▶ Requirement
Every line of the entries below that mentions "monteres" is to be copied out.

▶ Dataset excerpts
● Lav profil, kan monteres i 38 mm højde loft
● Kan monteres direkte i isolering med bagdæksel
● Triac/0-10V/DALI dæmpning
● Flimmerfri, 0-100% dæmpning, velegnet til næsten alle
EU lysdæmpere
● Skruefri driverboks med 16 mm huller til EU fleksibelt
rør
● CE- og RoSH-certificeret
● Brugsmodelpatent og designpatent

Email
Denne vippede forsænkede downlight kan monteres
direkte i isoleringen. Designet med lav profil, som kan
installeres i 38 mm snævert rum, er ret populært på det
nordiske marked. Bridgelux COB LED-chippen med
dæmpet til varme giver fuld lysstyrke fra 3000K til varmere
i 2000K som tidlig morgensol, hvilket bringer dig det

▶ The completed task
● Lav profil, kan monteres i 38 mm højde loft
● Kan monteres direkte i isolering med bagdæksel
Denne vippede forsænkede downlight kan monteres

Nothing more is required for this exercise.